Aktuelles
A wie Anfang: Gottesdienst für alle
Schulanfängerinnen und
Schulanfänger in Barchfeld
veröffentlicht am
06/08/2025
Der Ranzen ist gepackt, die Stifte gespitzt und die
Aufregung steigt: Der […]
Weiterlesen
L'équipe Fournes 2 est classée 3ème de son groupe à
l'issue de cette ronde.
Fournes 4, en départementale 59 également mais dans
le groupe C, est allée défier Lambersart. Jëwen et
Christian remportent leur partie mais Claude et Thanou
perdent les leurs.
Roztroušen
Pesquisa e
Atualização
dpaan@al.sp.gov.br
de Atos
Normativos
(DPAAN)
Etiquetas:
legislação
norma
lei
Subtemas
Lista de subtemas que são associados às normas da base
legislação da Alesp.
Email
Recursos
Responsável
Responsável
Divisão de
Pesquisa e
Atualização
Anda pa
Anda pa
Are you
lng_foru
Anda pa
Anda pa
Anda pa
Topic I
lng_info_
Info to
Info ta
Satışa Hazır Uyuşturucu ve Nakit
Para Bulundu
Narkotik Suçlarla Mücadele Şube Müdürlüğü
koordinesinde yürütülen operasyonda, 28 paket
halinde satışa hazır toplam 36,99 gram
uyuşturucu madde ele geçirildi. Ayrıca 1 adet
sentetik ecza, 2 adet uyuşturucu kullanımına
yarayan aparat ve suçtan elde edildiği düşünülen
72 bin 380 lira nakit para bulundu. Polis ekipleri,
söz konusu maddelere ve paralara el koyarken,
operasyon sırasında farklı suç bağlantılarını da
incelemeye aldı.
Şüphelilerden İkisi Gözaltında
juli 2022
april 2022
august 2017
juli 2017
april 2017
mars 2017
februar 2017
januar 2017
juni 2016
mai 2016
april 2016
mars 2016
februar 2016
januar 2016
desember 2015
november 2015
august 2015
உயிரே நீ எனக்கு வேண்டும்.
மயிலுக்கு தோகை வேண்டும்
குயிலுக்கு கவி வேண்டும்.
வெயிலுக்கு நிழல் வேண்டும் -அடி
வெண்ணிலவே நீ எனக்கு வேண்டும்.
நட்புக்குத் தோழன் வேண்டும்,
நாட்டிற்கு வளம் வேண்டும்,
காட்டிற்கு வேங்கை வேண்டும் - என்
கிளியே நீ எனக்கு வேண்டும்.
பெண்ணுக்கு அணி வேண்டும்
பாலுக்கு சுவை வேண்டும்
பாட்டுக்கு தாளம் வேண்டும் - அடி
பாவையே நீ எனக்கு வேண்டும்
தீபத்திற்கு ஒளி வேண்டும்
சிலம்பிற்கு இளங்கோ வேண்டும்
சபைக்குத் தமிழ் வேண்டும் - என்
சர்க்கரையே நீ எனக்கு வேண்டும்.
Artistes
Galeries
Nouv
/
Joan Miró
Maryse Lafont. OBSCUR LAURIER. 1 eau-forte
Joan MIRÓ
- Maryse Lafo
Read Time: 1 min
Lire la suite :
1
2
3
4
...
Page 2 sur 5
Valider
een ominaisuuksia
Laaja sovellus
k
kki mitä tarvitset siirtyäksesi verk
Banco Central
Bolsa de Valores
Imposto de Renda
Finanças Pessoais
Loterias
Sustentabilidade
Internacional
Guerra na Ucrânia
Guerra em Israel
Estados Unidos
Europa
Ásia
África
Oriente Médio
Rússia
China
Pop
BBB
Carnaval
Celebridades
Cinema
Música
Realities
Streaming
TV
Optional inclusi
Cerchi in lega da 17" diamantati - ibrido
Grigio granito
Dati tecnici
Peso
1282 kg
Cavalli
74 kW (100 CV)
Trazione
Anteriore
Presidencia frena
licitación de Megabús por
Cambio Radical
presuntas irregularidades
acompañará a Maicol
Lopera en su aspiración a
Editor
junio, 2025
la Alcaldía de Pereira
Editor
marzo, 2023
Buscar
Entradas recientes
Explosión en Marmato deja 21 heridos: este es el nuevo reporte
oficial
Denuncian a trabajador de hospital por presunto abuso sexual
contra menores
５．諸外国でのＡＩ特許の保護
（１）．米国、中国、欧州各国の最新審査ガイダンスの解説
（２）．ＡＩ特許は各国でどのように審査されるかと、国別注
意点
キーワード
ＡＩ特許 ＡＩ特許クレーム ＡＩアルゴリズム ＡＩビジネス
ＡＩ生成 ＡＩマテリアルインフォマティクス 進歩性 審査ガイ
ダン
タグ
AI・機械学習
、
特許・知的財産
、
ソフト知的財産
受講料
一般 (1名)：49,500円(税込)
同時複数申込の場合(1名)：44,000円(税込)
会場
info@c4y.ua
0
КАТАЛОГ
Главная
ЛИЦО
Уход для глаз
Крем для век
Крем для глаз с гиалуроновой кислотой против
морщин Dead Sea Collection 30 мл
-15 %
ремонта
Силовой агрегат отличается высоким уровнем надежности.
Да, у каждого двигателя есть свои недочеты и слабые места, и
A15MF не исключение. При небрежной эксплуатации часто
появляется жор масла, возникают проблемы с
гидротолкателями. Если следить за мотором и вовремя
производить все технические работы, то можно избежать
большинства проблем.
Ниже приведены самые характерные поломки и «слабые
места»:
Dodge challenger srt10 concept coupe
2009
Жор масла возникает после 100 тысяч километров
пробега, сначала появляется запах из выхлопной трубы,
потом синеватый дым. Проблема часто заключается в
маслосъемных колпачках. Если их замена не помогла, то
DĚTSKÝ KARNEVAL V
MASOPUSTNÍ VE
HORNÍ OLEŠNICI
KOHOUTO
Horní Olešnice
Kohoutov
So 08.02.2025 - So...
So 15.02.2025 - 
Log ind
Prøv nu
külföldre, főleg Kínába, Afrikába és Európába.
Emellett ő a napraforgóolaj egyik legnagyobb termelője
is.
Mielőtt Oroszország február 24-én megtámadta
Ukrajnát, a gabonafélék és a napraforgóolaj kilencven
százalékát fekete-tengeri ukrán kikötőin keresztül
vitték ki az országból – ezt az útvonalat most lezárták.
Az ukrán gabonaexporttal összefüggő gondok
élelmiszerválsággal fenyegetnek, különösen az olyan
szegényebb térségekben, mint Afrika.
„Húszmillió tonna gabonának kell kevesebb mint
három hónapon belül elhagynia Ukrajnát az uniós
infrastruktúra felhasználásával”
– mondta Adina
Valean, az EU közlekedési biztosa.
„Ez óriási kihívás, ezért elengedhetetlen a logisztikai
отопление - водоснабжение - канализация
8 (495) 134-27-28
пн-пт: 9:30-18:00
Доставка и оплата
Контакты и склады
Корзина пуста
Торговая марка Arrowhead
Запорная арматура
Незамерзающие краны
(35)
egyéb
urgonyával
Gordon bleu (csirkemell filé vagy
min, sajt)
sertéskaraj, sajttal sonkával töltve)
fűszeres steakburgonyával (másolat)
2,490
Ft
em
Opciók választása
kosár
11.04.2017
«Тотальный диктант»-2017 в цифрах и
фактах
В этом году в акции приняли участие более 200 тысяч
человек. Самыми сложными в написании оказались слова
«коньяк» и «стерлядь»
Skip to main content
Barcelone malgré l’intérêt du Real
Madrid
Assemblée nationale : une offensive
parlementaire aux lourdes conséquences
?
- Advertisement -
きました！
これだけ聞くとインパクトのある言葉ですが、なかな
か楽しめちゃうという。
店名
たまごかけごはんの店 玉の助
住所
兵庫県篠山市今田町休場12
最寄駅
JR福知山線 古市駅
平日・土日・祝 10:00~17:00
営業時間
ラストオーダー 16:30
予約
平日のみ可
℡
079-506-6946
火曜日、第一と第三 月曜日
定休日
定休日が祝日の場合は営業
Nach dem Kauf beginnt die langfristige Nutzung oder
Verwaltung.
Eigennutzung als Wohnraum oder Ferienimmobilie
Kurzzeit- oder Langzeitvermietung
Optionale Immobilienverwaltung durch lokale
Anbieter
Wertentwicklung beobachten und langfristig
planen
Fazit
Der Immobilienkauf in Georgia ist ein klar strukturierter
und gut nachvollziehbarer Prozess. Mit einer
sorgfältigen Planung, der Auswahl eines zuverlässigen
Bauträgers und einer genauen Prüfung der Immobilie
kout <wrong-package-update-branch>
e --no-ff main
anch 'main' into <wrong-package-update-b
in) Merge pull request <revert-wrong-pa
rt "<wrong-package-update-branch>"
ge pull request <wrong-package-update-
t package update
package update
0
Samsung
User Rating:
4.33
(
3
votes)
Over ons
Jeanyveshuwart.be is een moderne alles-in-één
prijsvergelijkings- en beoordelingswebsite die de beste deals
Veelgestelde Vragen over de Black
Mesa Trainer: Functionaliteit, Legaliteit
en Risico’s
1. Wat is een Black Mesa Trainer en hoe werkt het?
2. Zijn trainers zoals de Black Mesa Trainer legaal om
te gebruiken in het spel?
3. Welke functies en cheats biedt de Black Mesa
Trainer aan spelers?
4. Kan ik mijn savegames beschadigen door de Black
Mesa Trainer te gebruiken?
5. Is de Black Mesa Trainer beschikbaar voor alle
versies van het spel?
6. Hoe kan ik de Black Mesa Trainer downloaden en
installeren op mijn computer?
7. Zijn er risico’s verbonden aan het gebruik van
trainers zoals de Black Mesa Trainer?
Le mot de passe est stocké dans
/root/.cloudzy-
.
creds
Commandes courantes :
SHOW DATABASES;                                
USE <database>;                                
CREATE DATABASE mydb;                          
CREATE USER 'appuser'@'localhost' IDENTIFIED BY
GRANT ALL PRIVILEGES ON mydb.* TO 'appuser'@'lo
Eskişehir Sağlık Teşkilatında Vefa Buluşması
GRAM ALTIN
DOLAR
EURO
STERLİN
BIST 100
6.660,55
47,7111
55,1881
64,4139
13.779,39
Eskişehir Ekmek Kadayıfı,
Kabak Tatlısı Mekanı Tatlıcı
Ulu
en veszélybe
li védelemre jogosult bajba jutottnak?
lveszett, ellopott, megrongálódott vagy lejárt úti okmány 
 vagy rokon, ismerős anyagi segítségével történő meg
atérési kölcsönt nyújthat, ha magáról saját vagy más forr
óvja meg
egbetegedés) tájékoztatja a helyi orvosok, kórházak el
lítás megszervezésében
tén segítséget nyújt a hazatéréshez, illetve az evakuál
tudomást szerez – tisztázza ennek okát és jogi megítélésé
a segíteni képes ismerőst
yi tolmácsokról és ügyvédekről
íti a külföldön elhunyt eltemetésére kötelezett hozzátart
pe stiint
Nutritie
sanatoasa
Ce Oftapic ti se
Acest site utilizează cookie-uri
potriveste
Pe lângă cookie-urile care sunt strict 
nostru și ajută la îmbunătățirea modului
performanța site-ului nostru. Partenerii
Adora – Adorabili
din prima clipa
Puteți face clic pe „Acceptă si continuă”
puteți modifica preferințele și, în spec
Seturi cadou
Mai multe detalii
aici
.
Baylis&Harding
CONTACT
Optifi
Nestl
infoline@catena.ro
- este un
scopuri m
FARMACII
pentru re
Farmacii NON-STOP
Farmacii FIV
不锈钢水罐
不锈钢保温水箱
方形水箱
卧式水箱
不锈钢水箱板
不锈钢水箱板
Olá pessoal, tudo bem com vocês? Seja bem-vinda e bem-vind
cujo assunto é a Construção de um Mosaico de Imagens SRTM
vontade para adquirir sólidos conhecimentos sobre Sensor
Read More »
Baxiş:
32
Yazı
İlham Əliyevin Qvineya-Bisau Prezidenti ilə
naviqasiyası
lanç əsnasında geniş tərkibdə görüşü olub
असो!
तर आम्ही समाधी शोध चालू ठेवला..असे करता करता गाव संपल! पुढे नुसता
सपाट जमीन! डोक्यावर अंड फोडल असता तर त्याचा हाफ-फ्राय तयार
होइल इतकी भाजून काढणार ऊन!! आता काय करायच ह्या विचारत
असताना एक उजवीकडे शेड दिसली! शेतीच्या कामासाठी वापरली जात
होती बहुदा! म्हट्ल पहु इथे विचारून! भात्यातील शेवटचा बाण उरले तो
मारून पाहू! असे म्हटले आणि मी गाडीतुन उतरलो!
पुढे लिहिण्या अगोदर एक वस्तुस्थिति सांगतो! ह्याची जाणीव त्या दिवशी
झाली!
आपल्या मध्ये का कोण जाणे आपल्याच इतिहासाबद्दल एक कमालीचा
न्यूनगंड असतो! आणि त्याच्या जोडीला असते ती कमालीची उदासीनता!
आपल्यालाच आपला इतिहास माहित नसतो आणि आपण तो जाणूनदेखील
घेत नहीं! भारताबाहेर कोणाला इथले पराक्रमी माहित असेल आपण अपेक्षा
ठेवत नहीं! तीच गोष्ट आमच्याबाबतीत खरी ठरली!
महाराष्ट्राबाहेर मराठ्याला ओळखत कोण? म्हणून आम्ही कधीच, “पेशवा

(Your goal):
Where the word "mint" shows up in a line of the entries above, copy that line.

(Response to the task):
szegényebb térségekben, mint Afrika.
„Húszmillió tonna gabonának kell kevesebb mint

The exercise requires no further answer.